> [HOW TO COMPLETE THIS TASK] Print, in exact form, the lines below from the one containing "可)を取得するなどの必要な手続きを" through the one containing "当社は規制貨物を破棄する場合は、完", and omit all others.

> [Stored dataset items]
★ ★ ★ ★
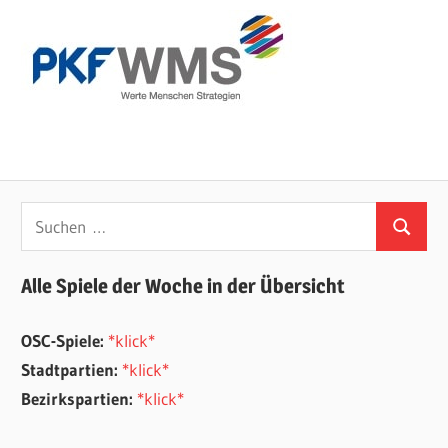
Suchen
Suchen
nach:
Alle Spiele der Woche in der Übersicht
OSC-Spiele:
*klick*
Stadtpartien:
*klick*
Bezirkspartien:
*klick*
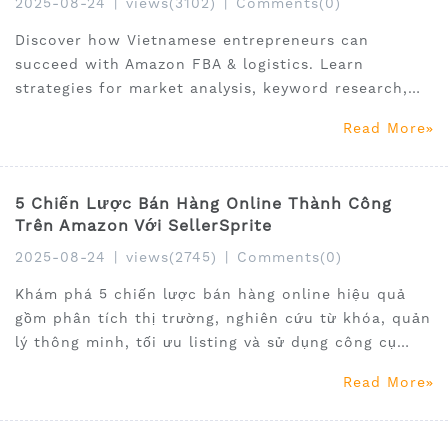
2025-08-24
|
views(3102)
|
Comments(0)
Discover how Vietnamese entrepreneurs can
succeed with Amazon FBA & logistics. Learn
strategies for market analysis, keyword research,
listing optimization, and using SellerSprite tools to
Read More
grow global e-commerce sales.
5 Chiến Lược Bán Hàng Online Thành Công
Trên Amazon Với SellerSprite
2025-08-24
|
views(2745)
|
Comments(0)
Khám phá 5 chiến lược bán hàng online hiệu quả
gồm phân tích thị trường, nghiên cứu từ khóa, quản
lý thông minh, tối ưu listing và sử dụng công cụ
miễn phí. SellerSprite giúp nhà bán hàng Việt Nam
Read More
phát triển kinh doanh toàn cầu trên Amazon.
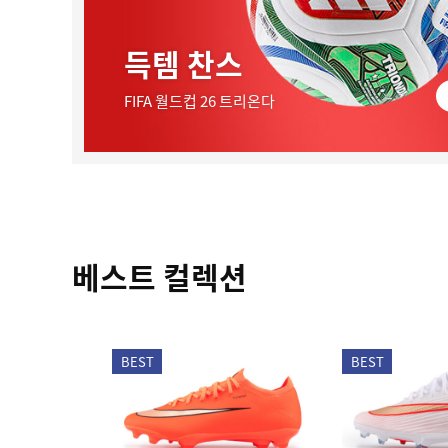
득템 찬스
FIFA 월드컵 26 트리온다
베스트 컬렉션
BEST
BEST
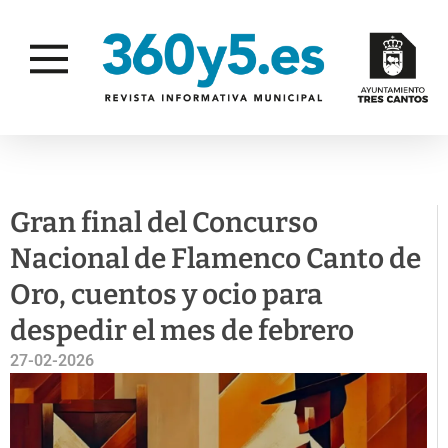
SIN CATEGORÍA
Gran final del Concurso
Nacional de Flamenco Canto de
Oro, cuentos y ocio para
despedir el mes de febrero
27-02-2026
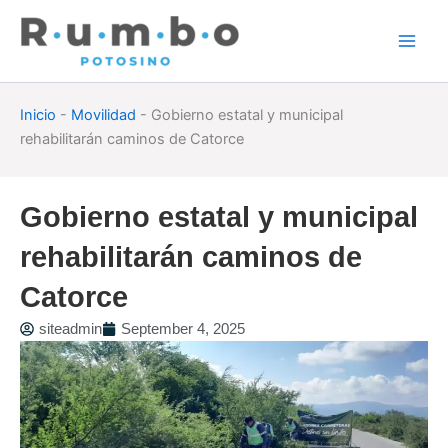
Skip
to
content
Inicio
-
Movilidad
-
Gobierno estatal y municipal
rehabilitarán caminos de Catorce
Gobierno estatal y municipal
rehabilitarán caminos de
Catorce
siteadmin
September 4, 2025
★ ★ ★ ★
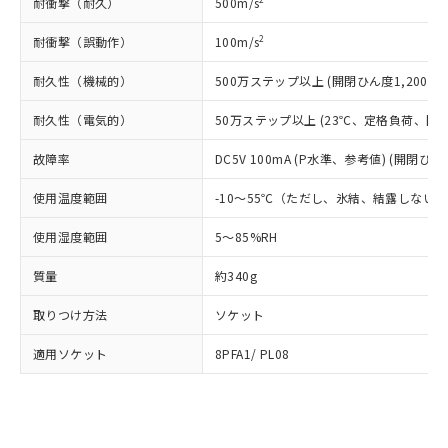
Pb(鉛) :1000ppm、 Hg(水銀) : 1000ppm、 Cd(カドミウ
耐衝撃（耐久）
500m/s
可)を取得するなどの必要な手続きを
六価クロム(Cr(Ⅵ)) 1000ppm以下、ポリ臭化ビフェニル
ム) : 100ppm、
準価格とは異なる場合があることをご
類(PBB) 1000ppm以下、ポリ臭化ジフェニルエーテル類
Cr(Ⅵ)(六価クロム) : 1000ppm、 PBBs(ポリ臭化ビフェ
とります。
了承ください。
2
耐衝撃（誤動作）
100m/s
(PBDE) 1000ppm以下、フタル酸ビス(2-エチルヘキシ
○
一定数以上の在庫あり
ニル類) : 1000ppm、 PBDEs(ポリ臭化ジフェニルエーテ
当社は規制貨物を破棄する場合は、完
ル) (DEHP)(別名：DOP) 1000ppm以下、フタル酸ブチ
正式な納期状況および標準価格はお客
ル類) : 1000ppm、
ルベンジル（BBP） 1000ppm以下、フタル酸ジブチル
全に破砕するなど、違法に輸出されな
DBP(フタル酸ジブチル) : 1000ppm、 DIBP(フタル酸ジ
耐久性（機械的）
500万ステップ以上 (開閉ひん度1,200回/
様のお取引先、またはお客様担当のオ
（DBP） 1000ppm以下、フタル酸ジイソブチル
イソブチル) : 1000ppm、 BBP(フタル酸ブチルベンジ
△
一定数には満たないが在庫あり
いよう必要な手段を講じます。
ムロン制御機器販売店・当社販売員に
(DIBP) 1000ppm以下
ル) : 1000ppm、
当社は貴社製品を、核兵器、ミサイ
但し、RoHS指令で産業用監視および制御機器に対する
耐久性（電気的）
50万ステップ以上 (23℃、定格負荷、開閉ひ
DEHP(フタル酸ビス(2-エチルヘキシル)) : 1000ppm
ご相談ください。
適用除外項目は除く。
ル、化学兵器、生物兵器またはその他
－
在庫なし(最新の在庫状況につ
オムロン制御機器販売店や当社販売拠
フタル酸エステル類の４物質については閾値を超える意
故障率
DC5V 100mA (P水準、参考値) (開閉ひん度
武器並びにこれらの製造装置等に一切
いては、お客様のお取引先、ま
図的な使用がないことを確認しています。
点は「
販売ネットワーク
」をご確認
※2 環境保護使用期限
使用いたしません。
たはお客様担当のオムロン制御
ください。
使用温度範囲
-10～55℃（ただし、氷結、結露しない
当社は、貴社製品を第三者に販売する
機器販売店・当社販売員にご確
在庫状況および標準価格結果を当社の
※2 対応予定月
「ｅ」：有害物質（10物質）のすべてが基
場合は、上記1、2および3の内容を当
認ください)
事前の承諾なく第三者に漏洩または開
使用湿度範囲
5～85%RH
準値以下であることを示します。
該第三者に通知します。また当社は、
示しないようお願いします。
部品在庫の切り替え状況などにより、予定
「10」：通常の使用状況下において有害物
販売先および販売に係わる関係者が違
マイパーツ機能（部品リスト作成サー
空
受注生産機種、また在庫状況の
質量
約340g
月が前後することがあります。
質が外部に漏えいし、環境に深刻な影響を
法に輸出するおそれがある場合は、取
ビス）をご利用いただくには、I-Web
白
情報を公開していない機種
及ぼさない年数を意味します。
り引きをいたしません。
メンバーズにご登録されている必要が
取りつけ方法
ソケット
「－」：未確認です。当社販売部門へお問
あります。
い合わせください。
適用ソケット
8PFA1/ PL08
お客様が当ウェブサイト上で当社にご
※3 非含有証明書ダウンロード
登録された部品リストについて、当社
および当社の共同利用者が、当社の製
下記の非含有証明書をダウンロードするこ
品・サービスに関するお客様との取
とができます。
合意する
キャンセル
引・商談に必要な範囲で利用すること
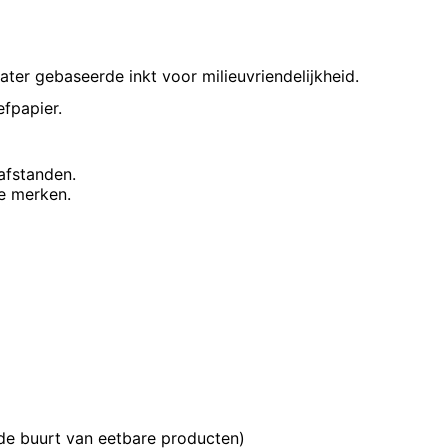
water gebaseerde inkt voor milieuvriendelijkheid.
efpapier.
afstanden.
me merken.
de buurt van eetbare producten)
★ ★ ★ ★
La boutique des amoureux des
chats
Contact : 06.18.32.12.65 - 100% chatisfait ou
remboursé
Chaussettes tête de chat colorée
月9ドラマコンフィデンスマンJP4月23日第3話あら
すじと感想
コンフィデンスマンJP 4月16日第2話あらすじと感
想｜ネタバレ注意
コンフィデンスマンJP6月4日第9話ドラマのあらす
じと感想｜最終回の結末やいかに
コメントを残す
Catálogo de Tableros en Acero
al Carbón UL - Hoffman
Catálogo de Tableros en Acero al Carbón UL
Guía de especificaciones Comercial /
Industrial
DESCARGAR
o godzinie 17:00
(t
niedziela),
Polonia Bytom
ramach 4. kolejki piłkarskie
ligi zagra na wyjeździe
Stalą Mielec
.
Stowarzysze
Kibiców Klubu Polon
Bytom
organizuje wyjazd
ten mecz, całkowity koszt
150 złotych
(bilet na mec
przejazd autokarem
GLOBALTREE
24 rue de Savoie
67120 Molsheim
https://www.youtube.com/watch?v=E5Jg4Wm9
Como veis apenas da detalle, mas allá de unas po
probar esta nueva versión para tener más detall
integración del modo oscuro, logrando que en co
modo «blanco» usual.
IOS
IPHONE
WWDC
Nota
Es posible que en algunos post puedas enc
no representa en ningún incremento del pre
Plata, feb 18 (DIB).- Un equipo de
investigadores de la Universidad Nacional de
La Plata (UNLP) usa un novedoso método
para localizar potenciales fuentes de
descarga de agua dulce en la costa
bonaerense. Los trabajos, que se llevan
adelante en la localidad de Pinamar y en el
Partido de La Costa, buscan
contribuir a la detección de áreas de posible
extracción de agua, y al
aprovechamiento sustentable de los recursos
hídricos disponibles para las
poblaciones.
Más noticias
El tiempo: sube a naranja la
★ ★ ★ ★
> [WRITTEN RESPONSE]
可)を取得するなどの必要な手続きを
六価クロム(Cr(Ⅵ)) 1000ppm以下、ポリ臭化ビフェニル
ム) : 100ppm、
準価格とは異なる場合があることをご
類(PBB) 1000ppm以下、ポリ臭化ジフェニルエーテル類
Cr(Ⅵ)(六価クロム) : 1000ppm、 PBBs(ポリ臭化ビフェ
とります。
了承ください。
2
耐衝撃（誤動作）
100m/s
(PBDE) 1000ppm以下、フタル酸ビス(2-エチルヘキシ
○
一定数以上の在庫あり
ニル類) : 1000ppm、 PBDEs(ポリ臭化ジフェニルエーテ
当社は規制貨物を破棄する場合は、完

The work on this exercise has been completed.